News

A Bedouin village in the Negev desert, Southern Israel, is to be removed with a Jewish settlement built in it’s place.

The Bedouin village of Um-al-Hiran has been applying for building permits so that their village, or as some would call it a hamlet, can be deemed legal, but their requests have been ignored or rejected thus far. Instead, the government has decided to build what the article terms a “Jewish settlement” called Hiran in it’s place.

Now, the term “Jewish settlement” can be a bit misleading, since if it is located without the 1967 borders and in Israel proper then it shouldn’t really be called that. Nevertheless, the Bedouin residents are going to be evicted from the area entirely. Here are a couple of quotes from the residents:

“Salim Abu Al-Kian, 53, told Ynet. ‘We are ready to reach a settlement on the matter. We’re willing to get permits for homes that have yet to receive them. Unfortunately, the state does not want to help us. They want to expel us from our land. We have no value to them,’ he said”

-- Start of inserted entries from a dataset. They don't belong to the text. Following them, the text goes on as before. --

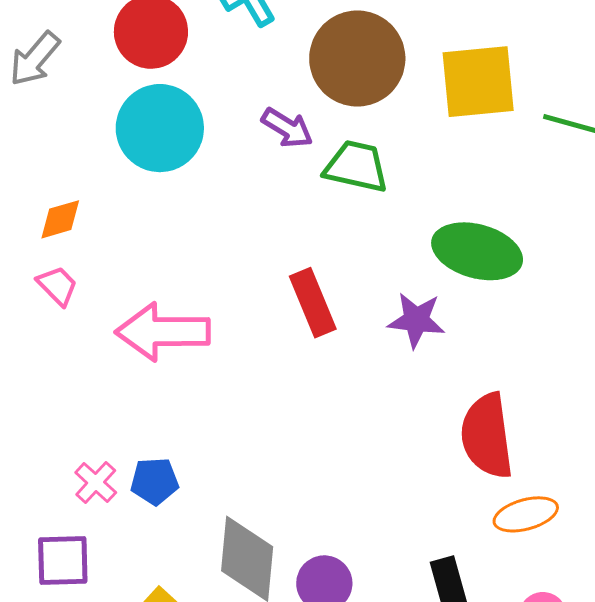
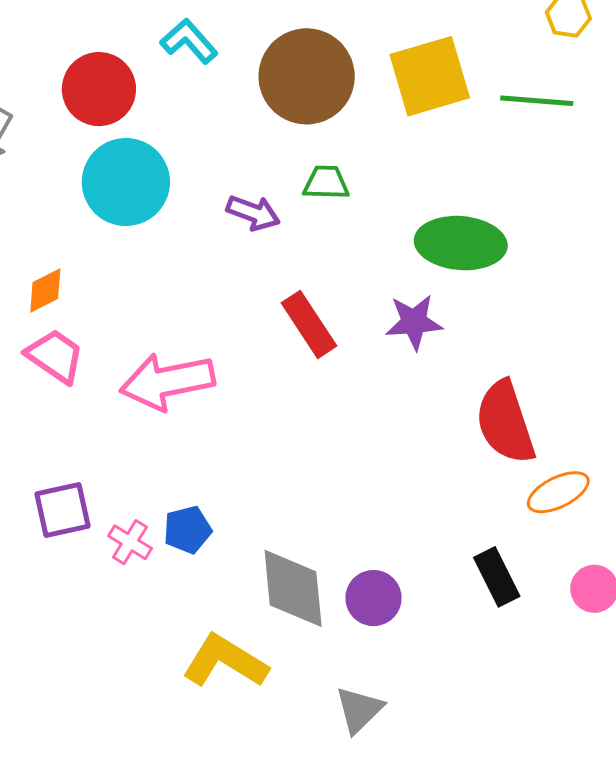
purple arrow: (287, 128) -> (253, 213), moved
green trapezoid: (356, 167) -> (326, 183), size x0.7
pink trapezoid: (57, 286) -> (55, 356), size x1.4
purple square: (63, 560) -> (63, 510), moved

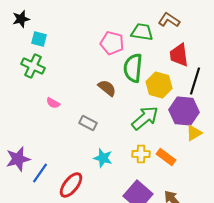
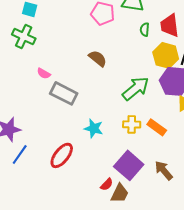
green semicircle: (133, 68) -> (145, 29), moved, size x0.5
yellow hexagon: (159, 85) -> (166, 55), moved
gray rectangle: (88, 123) -> (64, 93), moved, size x1.5
blue line: (40, 173) -> (20, 154), moved

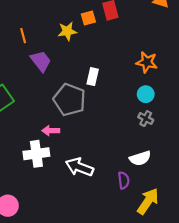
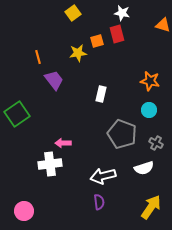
gray pentagon: (70, 100) -> (122, 134), moved
gray cross: (146, 118) -> (156, 143), moved
white arrow: (79, 167) -> (103, 176), moved, turned -35
purple semicircle: (124, 180) -> (99, 202), moved

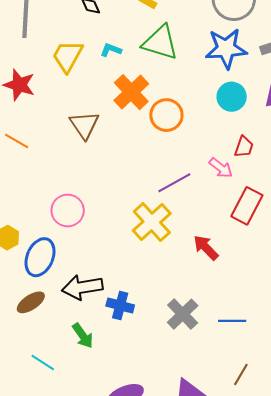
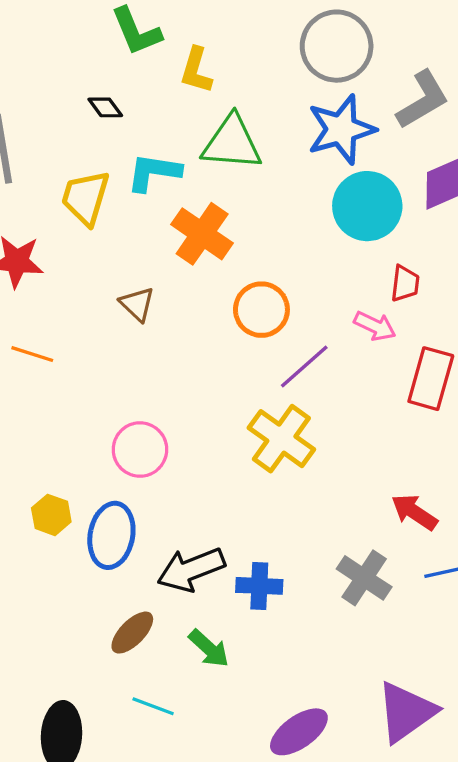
cyan L-shape: (111, 50) -> (154, 172), size x1.6
cyan circle: (232, 97) -> (367, 206), size x1.4
orange circle: (166, 115) -> (261, 310), moved
brown triangle: (84, 125) -> (137, 304), size x0.7
red arrow: (206, 248) -> (414, 512), moved
brown ellipse: (31, 302) -> (132, 633), moved

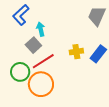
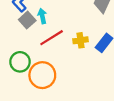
gray square: (33, 45) -> (27, 20), moved
red line: (43, 61) -> (52, 38), moved

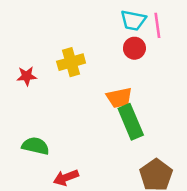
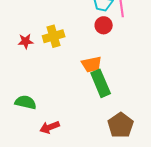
red star: (27, 76) -> (26, 41), moved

“‘We wouldn’t mind living alongside Jews. I wouldn’t object to us being neighbors,’ said Salim Abu Al-Kian.
“You can’t just take an Arab and put a Jew in his place. This is racism. This is the Nakba of 2012,’ he added.

The Bedouin village of Um Al Hiran – Credit goes to Ynet news

To call this a Nakba, referring to the Palestinian catastrophe in 1948, is a pretty bold statement considering how some Israelis have reacted to any mention of it’s event.

Now someone called “Zionist Forever” on the site commented:

“This village was built illegally on state owned land ( not Bedouin land ) and they are complaining the state cannot force them to move and redevelop the area.”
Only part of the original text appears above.